* _WORK TO COMPLETE_:
In the listing below, look for "pinjaman" and copy every line that has it.

* _THE DATA_:

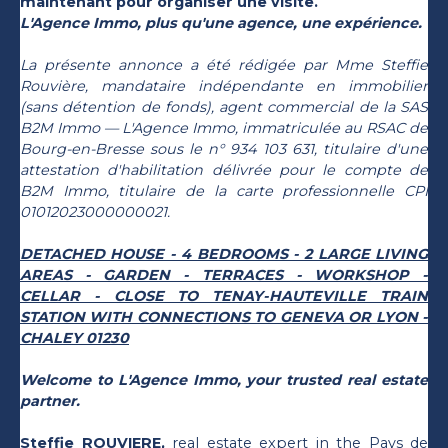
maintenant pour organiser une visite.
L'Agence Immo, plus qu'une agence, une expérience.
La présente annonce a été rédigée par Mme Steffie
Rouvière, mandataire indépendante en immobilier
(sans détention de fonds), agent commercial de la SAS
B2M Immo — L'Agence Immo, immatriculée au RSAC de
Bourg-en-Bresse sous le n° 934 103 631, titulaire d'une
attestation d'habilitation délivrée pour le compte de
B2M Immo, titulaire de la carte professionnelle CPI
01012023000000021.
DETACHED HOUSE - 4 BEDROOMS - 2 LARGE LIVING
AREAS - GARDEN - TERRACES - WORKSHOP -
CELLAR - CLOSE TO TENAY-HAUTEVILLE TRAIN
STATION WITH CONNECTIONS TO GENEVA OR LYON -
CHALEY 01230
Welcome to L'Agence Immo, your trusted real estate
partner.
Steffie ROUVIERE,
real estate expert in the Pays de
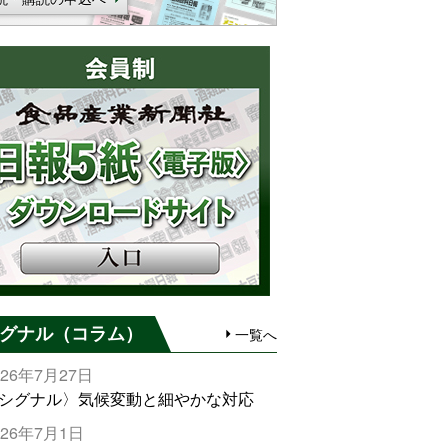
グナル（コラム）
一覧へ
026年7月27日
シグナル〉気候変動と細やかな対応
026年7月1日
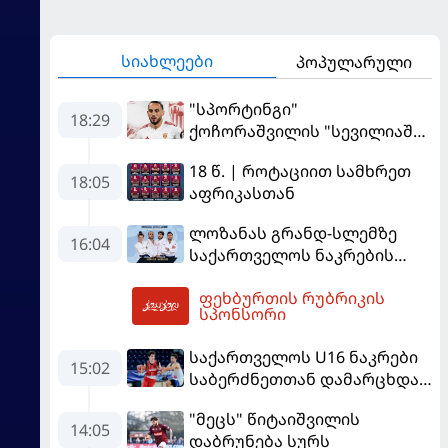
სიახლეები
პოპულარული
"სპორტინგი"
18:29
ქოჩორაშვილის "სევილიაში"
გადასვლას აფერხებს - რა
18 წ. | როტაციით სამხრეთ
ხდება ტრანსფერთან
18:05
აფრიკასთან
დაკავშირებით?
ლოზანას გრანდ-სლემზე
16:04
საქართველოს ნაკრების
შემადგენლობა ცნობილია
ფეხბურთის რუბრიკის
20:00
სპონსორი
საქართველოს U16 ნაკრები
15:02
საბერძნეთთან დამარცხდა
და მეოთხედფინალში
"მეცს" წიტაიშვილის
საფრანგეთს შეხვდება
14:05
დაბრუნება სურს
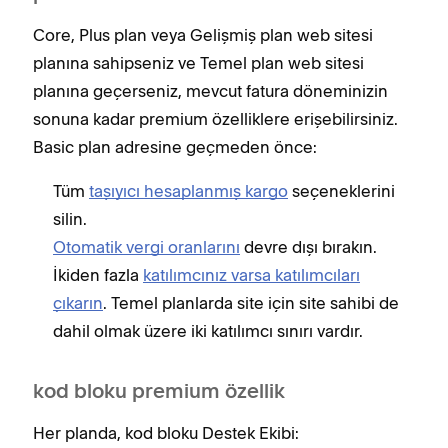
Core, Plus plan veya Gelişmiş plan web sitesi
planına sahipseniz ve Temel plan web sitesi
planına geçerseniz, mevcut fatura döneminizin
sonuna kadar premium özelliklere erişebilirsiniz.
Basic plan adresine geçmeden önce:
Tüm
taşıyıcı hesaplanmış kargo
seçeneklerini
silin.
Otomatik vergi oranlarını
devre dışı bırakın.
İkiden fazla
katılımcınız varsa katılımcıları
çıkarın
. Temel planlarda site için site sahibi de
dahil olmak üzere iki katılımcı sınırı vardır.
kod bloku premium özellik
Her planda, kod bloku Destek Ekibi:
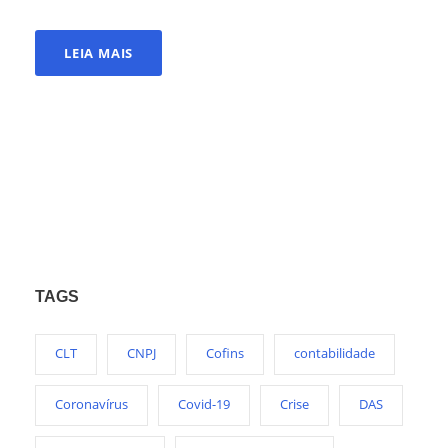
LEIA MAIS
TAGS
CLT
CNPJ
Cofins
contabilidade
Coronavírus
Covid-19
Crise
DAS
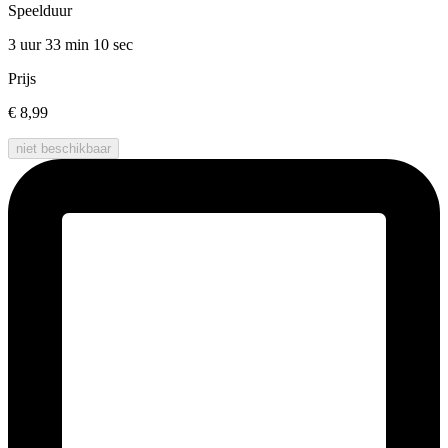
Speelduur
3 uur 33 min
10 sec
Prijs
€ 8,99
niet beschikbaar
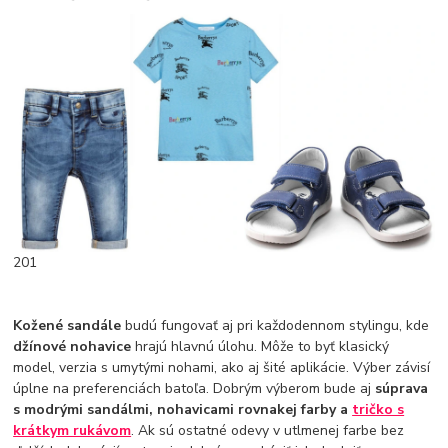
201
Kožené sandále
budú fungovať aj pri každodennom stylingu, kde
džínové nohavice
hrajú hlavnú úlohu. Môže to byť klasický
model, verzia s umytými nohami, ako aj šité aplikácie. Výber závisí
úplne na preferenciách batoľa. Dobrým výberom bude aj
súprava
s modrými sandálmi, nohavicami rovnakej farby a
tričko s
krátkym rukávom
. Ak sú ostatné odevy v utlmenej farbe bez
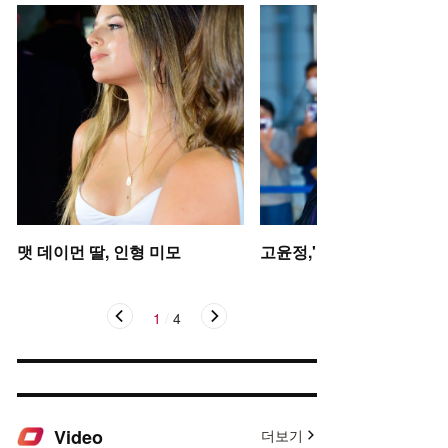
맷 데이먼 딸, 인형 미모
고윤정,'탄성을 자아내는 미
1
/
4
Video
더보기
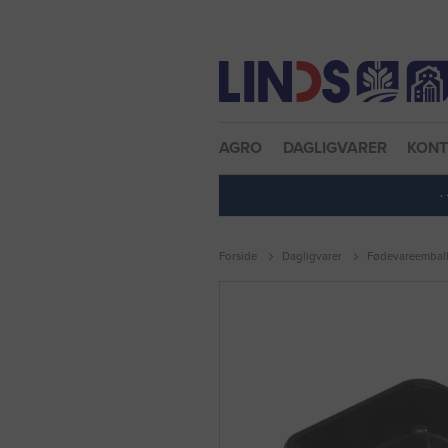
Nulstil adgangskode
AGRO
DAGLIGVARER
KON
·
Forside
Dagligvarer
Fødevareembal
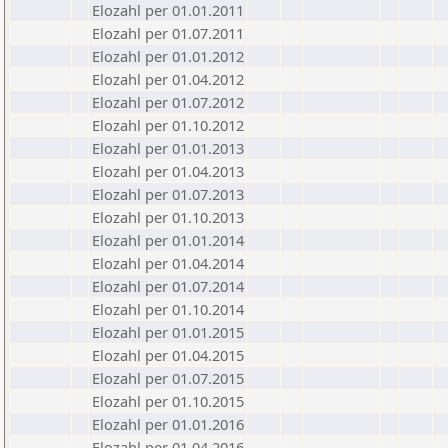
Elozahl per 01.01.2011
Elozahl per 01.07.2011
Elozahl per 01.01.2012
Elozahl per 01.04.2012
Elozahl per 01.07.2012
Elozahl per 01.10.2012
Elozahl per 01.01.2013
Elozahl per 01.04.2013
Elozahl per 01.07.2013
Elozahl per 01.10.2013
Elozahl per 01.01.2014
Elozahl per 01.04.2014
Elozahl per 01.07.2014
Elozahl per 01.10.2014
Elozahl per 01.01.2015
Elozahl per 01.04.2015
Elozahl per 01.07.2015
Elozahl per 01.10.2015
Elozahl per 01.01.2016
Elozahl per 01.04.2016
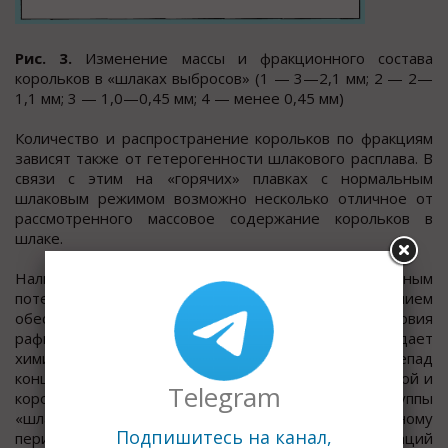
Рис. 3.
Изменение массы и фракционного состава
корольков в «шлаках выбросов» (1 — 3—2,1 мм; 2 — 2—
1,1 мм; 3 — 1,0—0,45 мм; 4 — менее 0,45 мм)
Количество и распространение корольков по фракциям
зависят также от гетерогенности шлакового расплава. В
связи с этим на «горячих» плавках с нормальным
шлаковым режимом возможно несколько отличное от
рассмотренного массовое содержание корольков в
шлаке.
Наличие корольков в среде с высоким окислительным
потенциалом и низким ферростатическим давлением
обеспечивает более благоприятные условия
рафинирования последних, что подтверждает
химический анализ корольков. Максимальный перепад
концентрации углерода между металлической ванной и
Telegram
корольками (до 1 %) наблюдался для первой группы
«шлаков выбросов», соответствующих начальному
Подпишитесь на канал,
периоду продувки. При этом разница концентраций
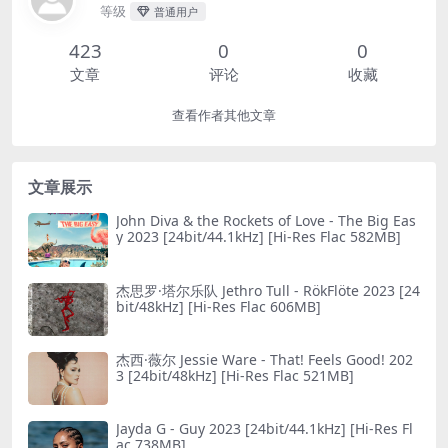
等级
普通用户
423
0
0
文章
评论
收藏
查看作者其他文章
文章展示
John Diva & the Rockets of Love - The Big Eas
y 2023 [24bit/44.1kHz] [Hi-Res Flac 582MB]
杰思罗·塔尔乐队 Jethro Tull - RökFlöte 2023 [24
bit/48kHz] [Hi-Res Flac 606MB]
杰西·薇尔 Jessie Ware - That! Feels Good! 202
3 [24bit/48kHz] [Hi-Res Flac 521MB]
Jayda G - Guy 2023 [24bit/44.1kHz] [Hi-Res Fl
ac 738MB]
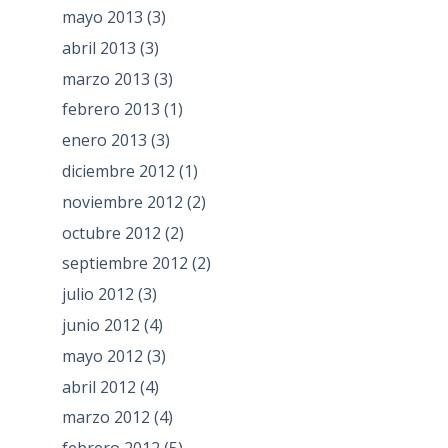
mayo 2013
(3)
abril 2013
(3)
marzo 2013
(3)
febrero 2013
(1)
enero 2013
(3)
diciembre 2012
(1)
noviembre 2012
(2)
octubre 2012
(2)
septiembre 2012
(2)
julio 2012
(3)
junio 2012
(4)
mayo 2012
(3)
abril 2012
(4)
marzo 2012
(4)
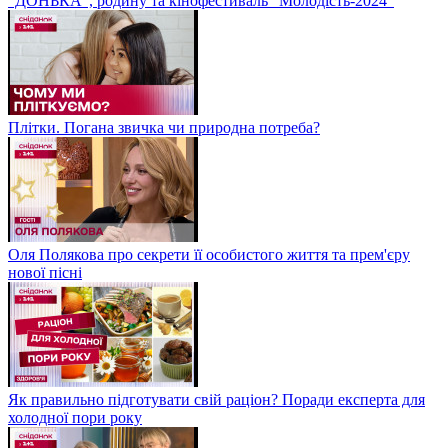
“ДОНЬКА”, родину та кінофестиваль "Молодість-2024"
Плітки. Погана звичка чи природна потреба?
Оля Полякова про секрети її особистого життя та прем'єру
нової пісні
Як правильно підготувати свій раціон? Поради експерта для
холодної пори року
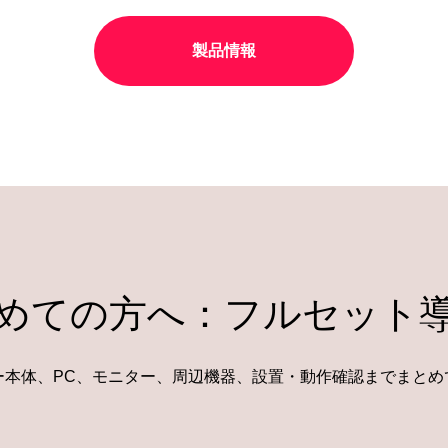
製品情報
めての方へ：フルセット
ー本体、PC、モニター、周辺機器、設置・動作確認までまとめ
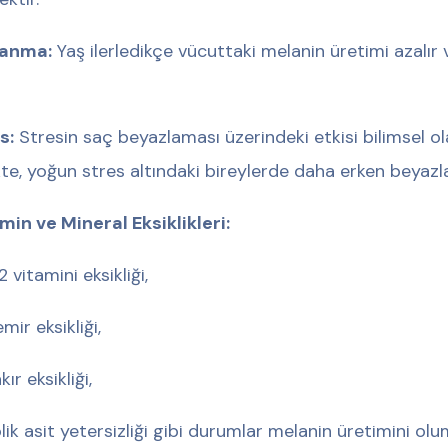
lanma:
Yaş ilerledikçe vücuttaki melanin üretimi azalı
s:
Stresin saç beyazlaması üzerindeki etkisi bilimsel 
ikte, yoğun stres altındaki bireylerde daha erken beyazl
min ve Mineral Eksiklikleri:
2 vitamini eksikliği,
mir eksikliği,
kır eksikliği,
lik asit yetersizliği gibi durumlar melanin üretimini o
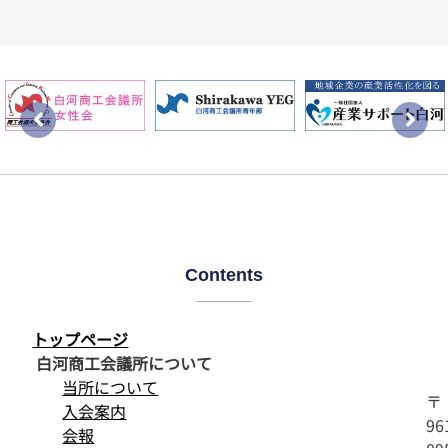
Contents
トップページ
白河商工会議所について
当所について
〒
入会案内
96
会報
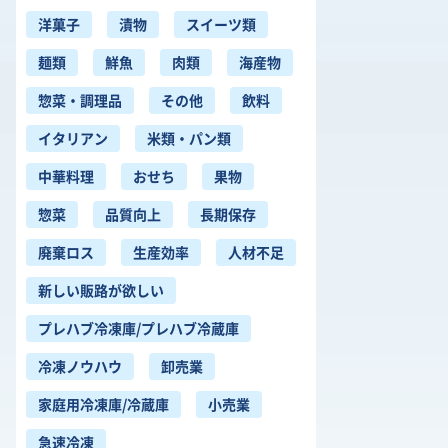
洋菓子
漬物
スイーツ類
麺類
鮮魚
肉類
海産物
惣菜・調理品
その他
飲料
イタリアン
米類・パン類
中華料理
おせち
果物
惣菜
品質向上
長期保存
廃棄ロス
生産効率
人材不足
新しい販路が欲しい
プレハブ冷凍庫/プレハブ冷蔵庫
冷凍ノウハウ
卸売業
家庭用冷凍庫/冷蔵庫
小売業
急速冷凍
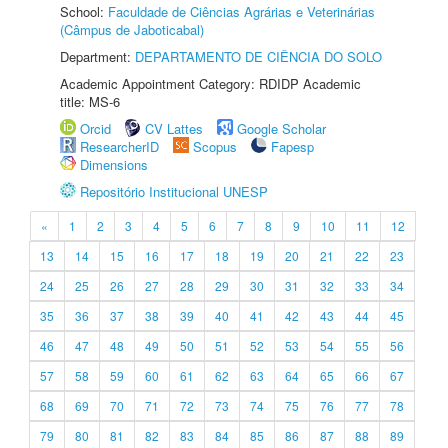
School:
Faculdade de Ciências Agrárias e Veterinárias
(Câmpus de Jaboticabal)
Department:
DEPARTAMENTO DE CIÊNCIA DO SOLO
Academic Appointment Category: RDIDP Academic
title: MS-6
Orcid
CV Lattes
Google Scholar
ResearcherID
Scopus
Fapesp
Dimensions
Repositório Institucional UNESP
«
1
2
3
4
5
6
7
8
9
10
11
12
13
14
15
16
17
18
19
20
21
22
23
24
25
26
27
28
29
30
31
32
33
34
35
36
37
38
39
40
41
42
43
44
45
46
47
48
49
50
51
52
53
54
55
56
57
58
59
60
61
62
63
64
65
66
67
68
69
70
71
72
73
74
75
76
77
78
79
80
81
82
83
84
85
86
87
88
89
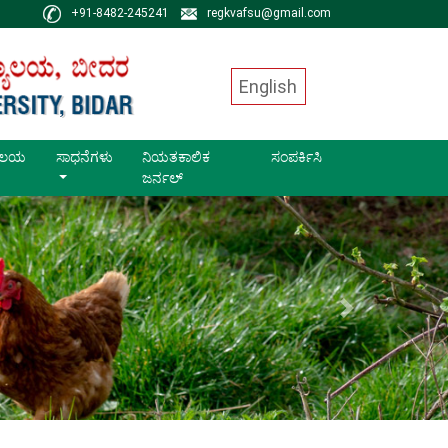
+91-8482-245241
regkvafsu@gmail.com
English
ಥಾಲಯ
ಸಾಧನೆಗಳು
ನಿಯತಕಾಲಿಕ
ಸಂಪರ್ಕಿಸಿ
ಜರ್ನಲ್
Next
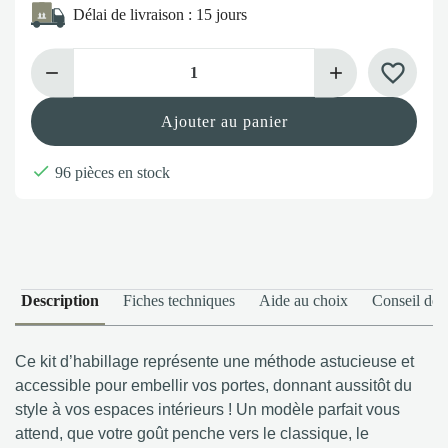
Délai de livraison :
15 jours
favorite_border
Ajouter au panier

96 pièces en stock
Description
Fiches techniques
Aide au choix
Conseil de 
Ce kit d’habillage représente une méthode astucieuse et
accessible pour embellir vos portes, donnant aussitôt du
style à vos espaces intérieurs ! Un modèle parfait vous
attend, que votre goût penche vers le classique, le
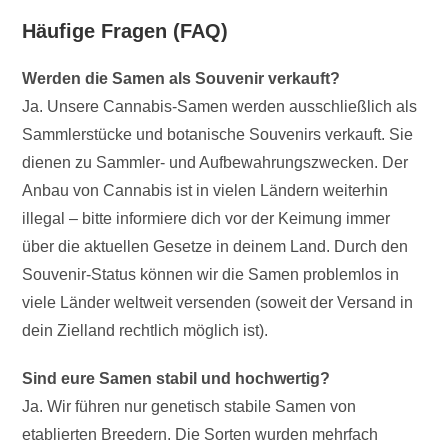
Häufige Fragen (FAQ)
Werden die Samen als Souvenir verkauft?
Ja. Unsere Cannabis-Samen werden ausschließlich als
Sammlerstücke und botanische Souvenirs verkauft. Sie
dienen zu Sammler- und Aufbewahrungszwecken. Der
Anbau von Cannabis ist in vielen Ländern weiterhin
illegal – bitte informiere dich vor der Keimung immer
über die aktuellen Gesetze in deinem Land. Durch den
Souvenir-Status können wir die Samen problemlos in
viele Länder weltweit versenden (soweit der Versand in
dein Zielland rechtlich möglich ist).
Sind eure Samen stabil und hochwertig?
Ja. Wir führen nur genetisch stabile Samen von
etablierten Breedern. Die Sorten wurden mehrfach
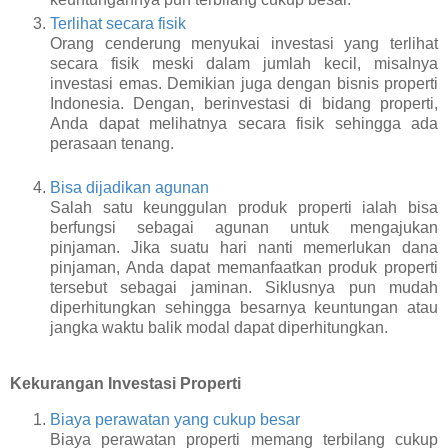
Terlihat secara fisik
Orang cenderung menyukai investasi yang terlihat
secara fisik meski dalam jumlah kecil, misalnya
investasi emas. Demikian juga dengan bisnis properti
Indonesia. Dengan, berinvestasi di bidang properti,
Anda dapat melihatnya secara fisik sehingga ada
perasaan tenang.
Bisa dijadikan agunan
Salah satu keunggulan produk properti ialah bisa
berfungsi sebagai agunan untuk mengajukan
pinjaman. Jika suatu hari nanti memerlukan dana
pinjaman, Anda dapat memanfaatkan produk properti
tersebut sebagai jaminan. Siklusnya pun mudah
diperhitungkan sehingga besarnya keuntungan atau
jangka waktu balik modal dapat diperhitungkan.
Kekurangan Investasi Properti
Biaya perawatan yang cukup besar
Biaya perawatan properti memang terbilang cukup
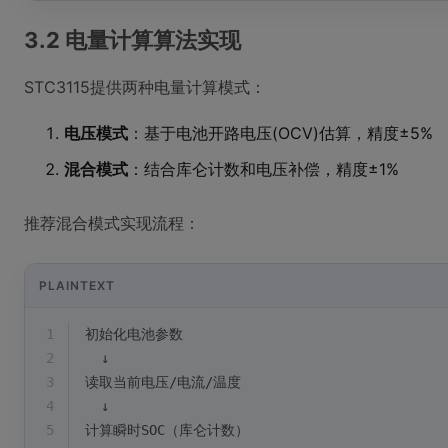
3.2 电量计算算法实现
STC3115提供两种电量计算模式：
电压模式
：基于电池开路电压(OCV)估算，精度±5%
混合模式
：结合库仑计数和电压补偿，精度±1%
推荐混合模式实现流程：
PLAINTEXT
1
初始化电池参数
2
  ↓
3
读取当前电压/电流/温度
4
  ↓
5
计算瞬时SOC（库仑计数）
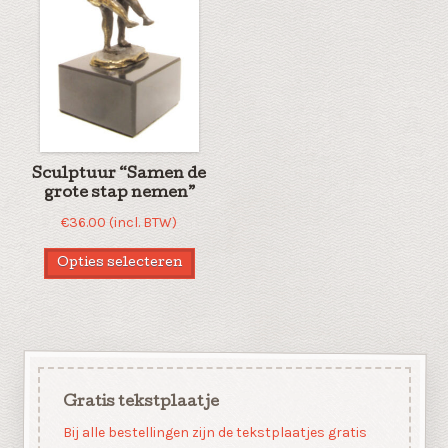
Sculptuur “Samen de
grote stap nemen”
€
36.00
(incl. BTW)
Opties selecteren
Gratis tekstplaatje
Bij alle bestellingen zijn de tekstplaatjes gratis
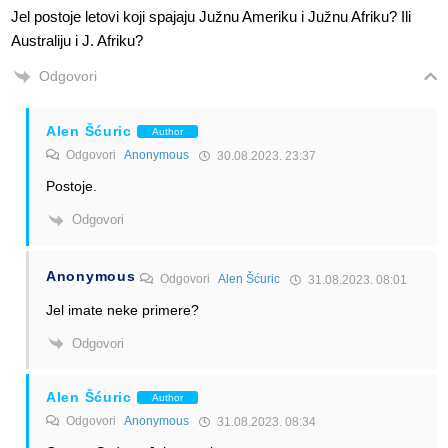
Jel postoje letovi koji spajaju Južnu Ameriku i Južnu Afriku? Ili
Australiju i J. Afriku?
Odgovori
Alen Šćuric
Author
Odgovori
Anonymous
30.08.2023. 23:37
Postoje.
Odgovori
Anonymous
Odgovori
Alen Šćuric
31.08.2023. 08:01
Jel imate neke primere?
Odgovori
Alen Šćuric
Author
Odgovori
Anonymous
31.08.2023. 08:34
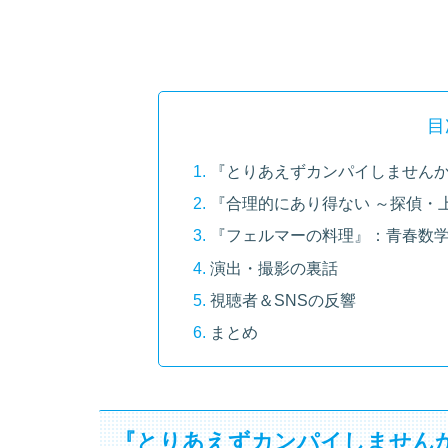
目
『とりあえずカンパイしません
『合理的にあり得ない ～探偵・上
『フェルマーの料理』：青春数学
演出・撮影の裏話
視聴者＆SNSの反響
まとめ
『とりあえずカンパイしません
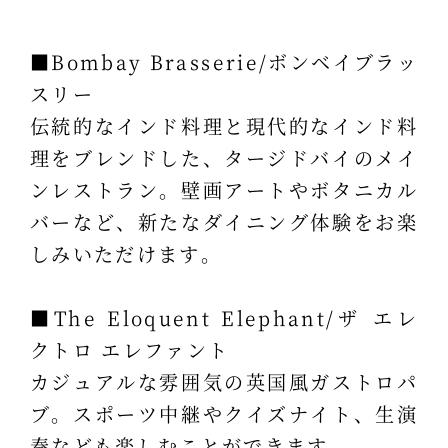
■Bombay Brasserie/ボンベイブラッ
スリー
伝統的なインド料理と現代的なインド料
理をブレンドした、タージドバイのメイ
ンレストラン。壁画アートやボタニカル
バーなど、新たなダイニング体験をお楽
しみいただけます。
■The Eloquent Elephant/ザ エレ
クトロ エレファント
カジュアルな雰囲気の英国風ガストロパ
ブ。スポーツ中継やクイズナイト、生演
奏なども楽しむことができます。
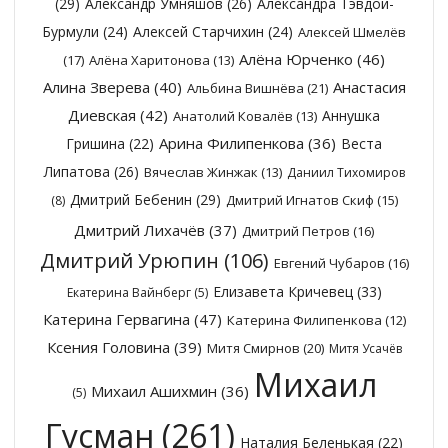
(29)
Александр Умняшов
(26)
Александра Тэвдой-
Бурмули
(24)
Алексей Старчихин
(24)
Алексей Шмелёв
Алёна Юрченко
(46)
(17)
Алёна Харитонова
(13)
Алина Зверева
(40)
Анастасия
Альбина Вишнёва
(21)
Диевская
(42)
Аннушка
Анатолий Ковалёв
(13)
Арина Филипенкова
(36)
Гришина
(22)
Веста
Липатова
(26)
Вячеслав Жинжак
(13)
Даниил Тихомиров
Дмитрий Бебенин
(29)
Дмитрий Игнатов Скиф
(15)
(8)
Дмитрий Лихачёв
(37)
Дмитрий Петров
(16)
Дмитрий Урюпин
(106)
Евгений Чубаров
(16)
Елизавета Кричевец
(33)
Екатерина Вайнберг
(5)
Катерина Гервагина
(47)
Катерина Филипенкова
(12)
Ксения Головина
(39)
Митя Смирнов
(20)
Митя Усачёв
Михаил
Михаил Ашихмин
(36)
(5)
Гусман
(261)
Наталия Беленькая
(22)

* _TASK OUTPUT_:
pinjaman. Jika suatu hari nanti memerlukan dana
pinjaman, Anda dapat memanfaatkan produk properti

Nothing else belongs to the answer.